The proper biosynthesis of the myco-membrane is essential for the viability of CMN family pathogens, and the unique physiology of the myco-membrane has made it a primary target for pharmacological therapeutics. In addition to targeting peptidoglycan, the treatment of CMN family pathogens can also include the disruption of arabinogalactan polymerization and the synthesis of fatty acids used in the construction of the more complicated mycolic acids.
Mycolic acids are long-chain saturated fatty acids unique to the CMN family and are found exclusively in the outer myco-membrane. Significant efforts have gone into documenting the biosynthetic pathway of mycolic acid, where it was revealed that the catalytic steps necessary to form these long-chain fatty acids are completed inside the bacterial cell. This raised the question of how these mycolic acids cross the cell membrane in order to be incorporated in the outer membrane. In M. tuberculosis it was shown that mycolic acids could not translocate to the outer leaflet of the inner membrane without the function of the essential membrane transporter MmpL3. The role of MmpL3 as a mycolic acid transporter has since been validated, and MmpL3 has been pursued as a novel pharmacological target. Despite the significance of this discovery, the exact mechanism by which MmpL3 transports mycolic acids across the cell membrane had not yet been described.
The focus of this thesis is on the mechanistic function of the essential mycolic acid membrane transporters CmpL1 from C. glutamicum and MmpL3 from M. tuberculosis, their interactions with inhibitors, and the discovery of novel protein-MmpL3 interactions. To begin our study, we undertook the purification of MmpL3 from M. tuberculosis and CmpL1 from C. glutamicum, and reconstituted them into functional proteoliposomes.
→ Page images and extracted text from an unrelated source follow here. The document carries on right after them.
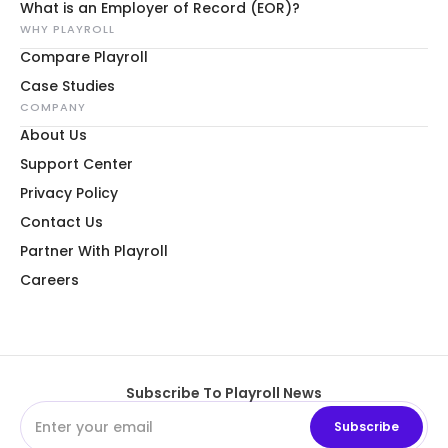
What is an Employer of Record (EOR)?
WHY PLAYROLL
Compare Playroll
Case Studies
COMPANY
About Us
Support Center
Privacy Policy
Contact Us
Partner With Playroll
Careers
Subscribe To Playroll News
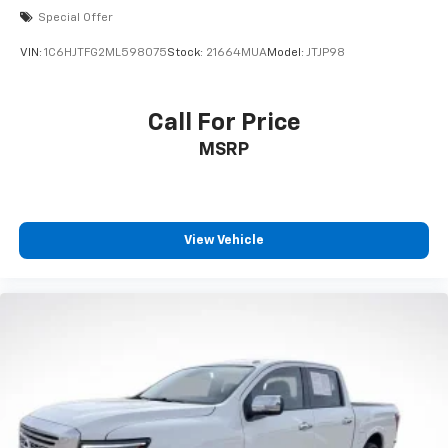
Special Offer
VIN:
1C6HJTFG2ML598075
Stock:
21664MUA
Model:
JTJP98
Call For Price
MSRP
View Vehicle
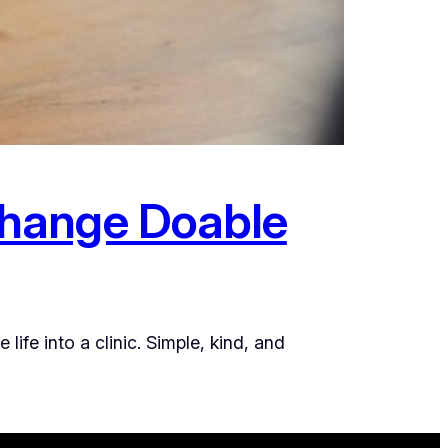
Change Doable
fe into a clinic. Simple, kind, and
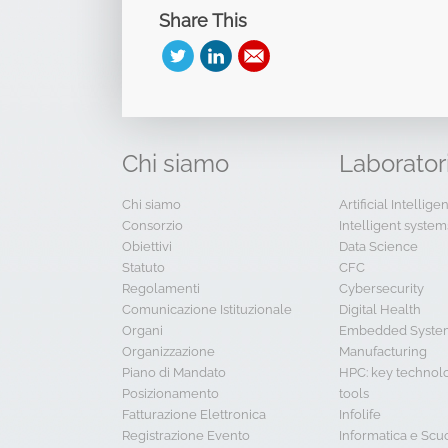
Share This
Chi
siamo
Laborator
Chi siamo
Artificial Intellig
Consorzio
Intelligent system
Obiettivi
Data Science
Statuto
CFC
Regolamenti
Cybersecurity
Comunicazione Istituzionale
Digital Health
Organi
Embedded System
Organizzazione
Manufacturing
Piano di Mandato
HPC: key technol
Posizionamento
tools
Fatturazione Elettronica
Infolife
Registrazione Evento
Informatica e Scu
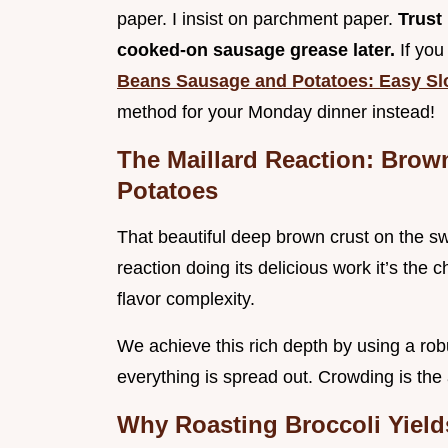
paper. I insist on parchment paper.
Trust
cooked-on sausage grease later.
If you
Beans Sausage and Potatoes: Easy S
method for your Monday dinner instead!
The Maillard Reaction: Bro
Potatoes
That beautiful deep brown crust on the s
reaction doing its delicious work it’s the
flavor complexity.
We achieve this rich depth by using a rob
everything is spread out. Crowding is the
Why Roasting Broccoli Yield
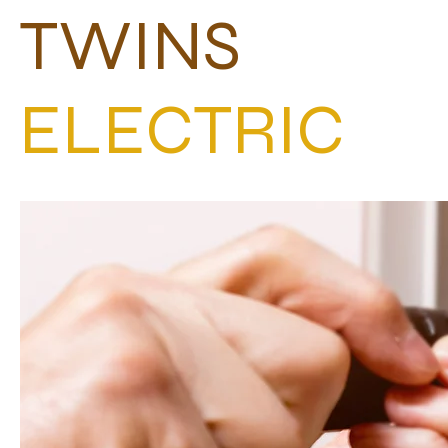
TWINS
ELECTRIC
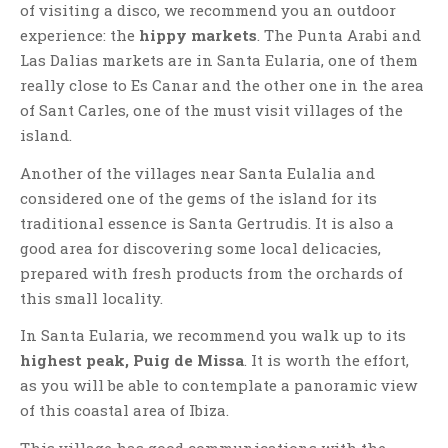
of visiting a disco, we recommend you an outdoor
experience: the
hippy markets
. The Punta Arabi and
Las Dalias markets are in Santa Eularia, one of them
really close to Es Canar and the other one in the area
of Sant Carles, one of the must visit villages of the
island.
Another of the villages near Santa Eulalia and
considered one of the gems of the island for its
traditional essence is Santa Gertrudis. It is also a
good area for discovering some local delicacies,
prepared with fresh products from the orchards of
this small locality.
In Santa Eularia, we recommend you walk up to its
highest peak, Puig de Missa
. It is worth the effort,
as you will be able to contemplate a panoramic view
of this coastal area of Ibiza.
This village has good communications with the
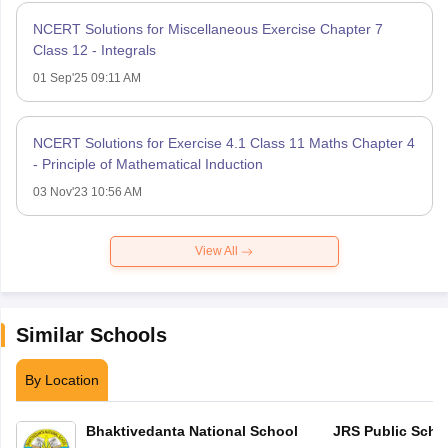
NCERT Solutions for Miscellaneous Exercise Chapter 7
Class 12 - Integrals
01 Sep'25 09:11 AM
NCERT Solutions for Exercise 4.1 Class 11 Maths Chapter 4
- Principle of Mathematical Induction
03 Nov'23 10:56 AM
View All
Similar Schools
By Location
Bhaktivedanta National School
JRS Public Scho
Our results from this experiment demonstrate that the mycolic acid transporters facilitate H+ flux across the membrane which is stimulated in the presence of a substrate analog.
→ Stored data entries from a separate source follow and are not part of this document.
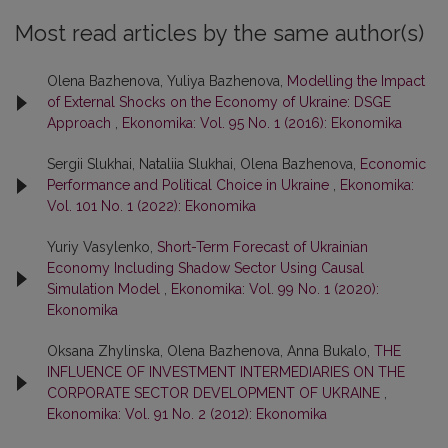
Most read articles by the same author(s)
Olena Bazhenova, Yuliya Bazhenova,
Modelling the Impact
of External Shocks on the Economy of Ukraine: DSGE
Approach
,
Ekonomika: Vol. 95 No. 1 (2016): Ekonomika
Sergii Slukhai, Nataliia Slukhai, Olena Bazhenova,
Economic
Performance and Political Choice in Ukraine
,
Ekonomika:
Vol. 101 No. 1 (2022): Ekonomika
Yuriy Vasylenko,
Short-Term Forecast of Ukrainian
Economy Including Shadow Sector Using Causal
Simulation Model
,
Ekonomika: Vol. 99 No. 1 (2020):
Ekonomika
Oksana Zhylinska, Olena Bazhenova, Anna Bukalo,
THE
INFLUENCE OF INVESTMENT INTERMEDIARIES ON THE
CORPORATE SECTOR DEVELOPMENT OF UKRAINE
,
Ekonomika: Vol. 91 No. 2 (2012): Ekonomika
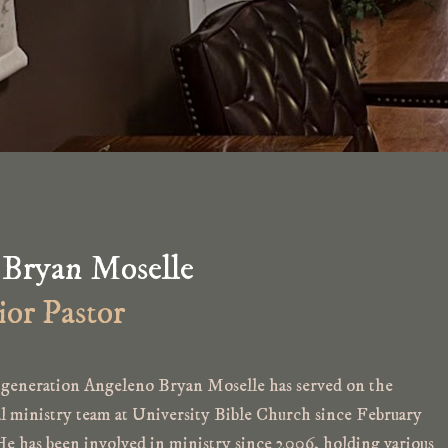
 Bryan Moselle
ior Pastor
generation Angeleno Bryan Moselle has served on the
al ministry team at University Bible Church since February
He has been involved in ministry since 2006, holding various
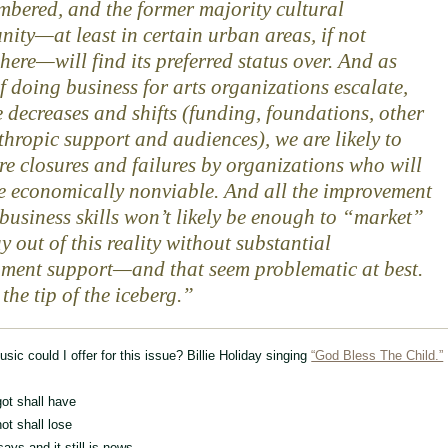
mbered, and the former majority cultural
ity—at least in certain urban areas, if not
here—will find its preferred status over. And as
of doing business for arts organizations escalate,
 decreases and shifts (funding, foundations, other
thropic support and audiences), we are likely to
re closures and failures by organizations who will
 economically nonviable. And all the improvement
 business skills won’t likely be enough to “market”
y out of this reality without substantial
ment support—and that seem problematic at best.
 the tip of the iceberg.
sic could I offer for this issue? Billie Holiday singing
“God Bless The Child.”
ot shall have
ot shall lose
says and it still is news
As MmpL3 is a significant therapeutic target, several MmpL3 inhibitors have been developed and are in clinical trials. Therefore, we next moved to determine whether these inhibitors directly interact with MmpL3, and if they carry out their function through the inhibition of the observed H+ transport. We utilized a Surface Plasmon Resonance (SPR) assay to successfully determine the direct interaction of a variety of pharmacophores, and we report the kinetic rates of the interactions. Continuing the study of mycolic acid transport inhibition, we pursued a set of novel indole-2-carboxamide (IC) compounds which had both direct interaction and good activity in minimum inhibitory concentration (MIC) assays against M. tuberculosis MmpL3 and C. glutamicum CmpL1. We utilized these IC inhibitors in the proteoliposome assays and report our results that the inhibition of mycolic acid transport is due to the inhibition of H+ flux across the membrane.
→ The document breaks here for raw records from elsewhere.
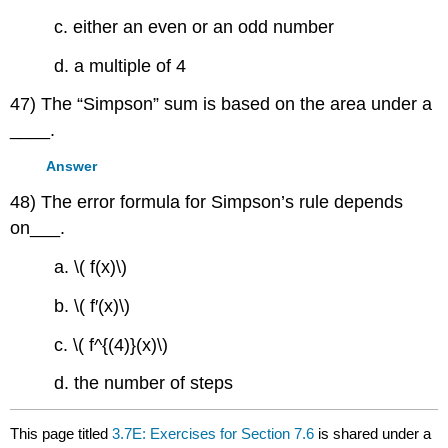
c. either an even or an odd number
d. a multiple of 4
47) The “Simpson” sum is based on the area under a
____.
Answer
48) The error formula for Simpson’s rule depends
on___.
a. \( f(x)\)
b. \( f′(x)\)
c. \( f^{(4)}(x)\)
d. the number of steps
This page titled
3.7E: Exercises for Section 7.6
is shared under a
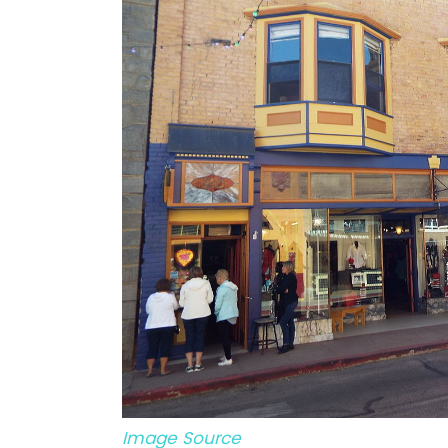
Image Source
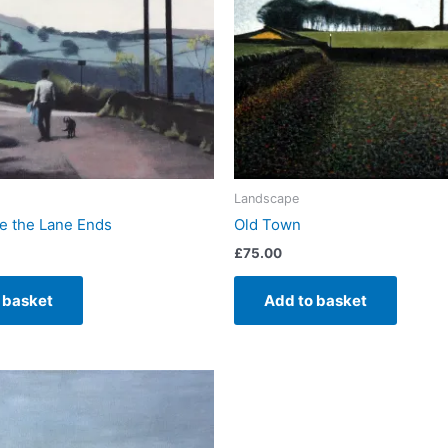
Landscape
 the Lane Ends
Old Town
£
75.00
 basket
Add to basket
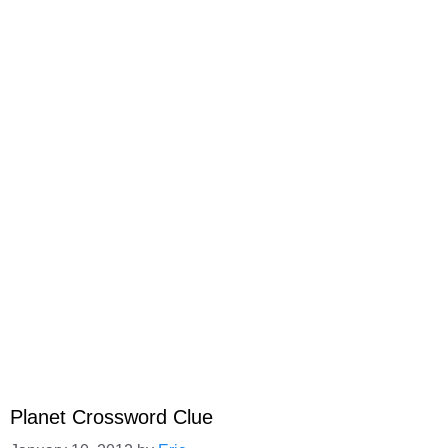
Planet Crossword Clue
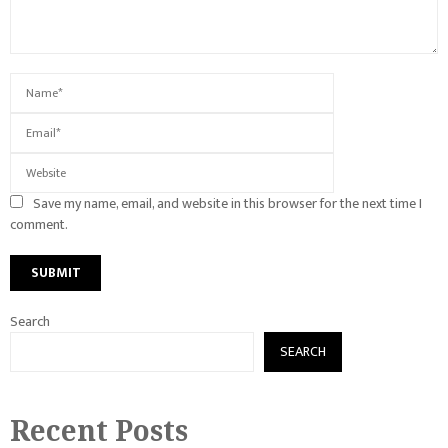
Save my name, email, and website in this browser for the next time I
comment.
Search
SEARCH
Recent Posts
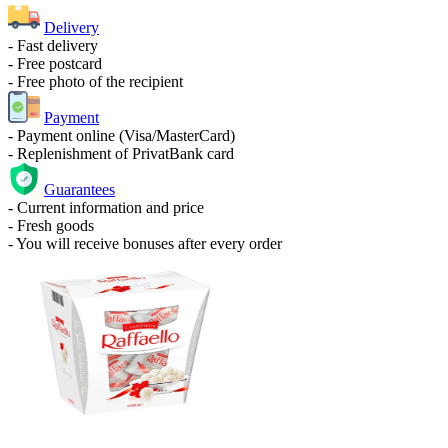
Delivery
- Fast delivery
- Free postcard
- Free photo of the recipient
Payment
- Payment online (Visa/MasterCard)
- Replenishment of PrivatBank card
Guarantees
- Current information and price
- Fresh goods
- You will receive bonuses after every order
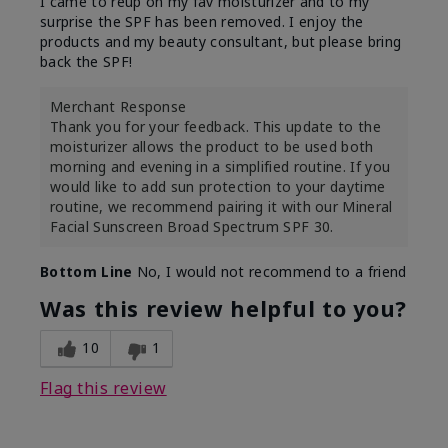
I came to reup on my fav moisturizer and to my
surprise the SPF has been removed. I enjoy the
products and my beauty consultant, but please bring
back the SPF!
Merchant Response
Thank you for your feedback. This update to the
moisturizer allows the product to be used both
morning and evening in a simplified routine. If you
would like to add sun protection to your daytime
routine, we recommend pairing it with our Mineral
Facial Sunscreen Broad Spectrum SPF 30.
Bottom Line
No, I would not recommend to a friend
Was this review helpful to you?
10
1
Flag this review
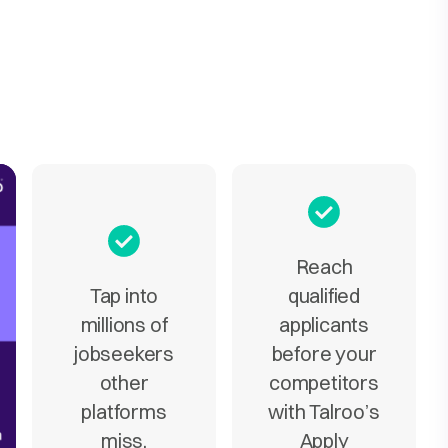
Reach
Tap into
qualified
millions of
applicants
jobseekers
before your
other
competitors
platforms
with Talroo’s
miss.
Apply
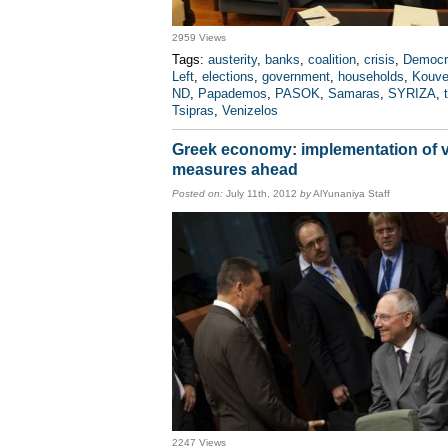
2959 Views
Tags:
austerity
,
banks
,
coalition
,
crisis
,
Democr
Left
,
elections
,
government
,
households
,
Kouve
ND
,
Papademos
,
PASOK
,
Samaras
,
SYRIZA
,
Tsipras
,
Venizelos
Greek economy: implementation of 
measures ahead
Posted on:
July 11th, 2012
by
AlYunaniya Staff
2247 Views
MmpL3 carries out the essential function of transporting mycolic acids across the plasma membrane of the bacterial cell. For proper cell wall biogenesis, the timing and incorporation of mycolic acid into the nascent cell wall would need to be coordinated with other biosynthetic machinery. We hypothesized that there would need to be other proteins associated to MmpL3. To test this hypothesis, we identified potential protein interactions via a bacterial two-hybrid screen of the entire Mtb proteome with MmpL3. Potential interacting proteins were independently purified and assayed for direct interaction with MmpL3 using SPR, and we report our results confirming high affinity interactions with several proteins. This significant result provided the first description of the MmpL3 interactome.